- _Problem to work on_: The response should consist of the data below, copied exactly, with no pictures in it.

Recorded data:

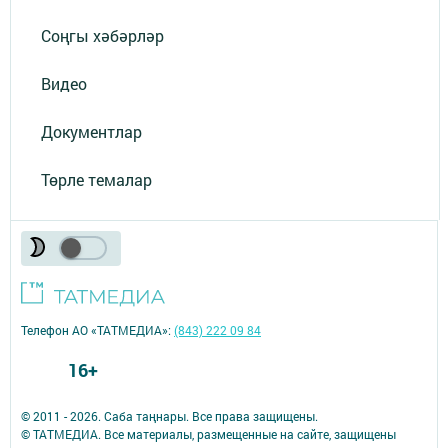
Соңгы хәбәрләр
Видео
Документлар
Төрле темалар
Телефон АО «ТАТМЕДИА»:
(843) 222 09 84
16+
© 2011 - 2026. Саба таңнары. Все права защищены.
© ТАТМЕДИА. Все материалы, размещенные на сайте, защищены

- _Response for this exercise_:
Соңгы хәбәрләр
Видео
Документлар
Төрле темалар
Телефон АО «ТАТМЕДИА»:
(843) 222 09 84
16+
© 2011 - 2026. Саба таңнары. Все права защищены.
© ТАТМЕДИА. Все материалы, размещенные на сайте, защищены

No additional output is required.